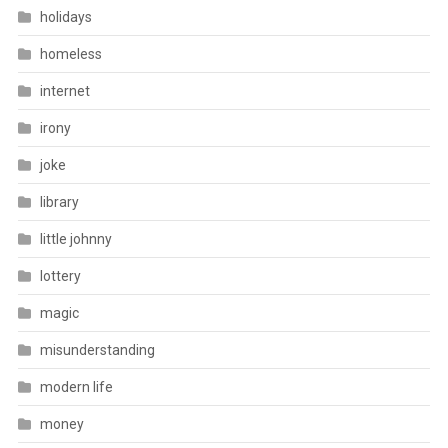
holidays
homeless
internet
irony
joke
library
little johnny
lottery
magic
misunderstanding
modern life
money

- - -

**ASSIGNMENT**
A verbatim copy of every entry above, with no pictures, is the expected output.

**SOLVED PROBLEM**
holidays
homeless
internet
irony
joke
library
little johnny
lottery
magic
misunderstanding
modern life
money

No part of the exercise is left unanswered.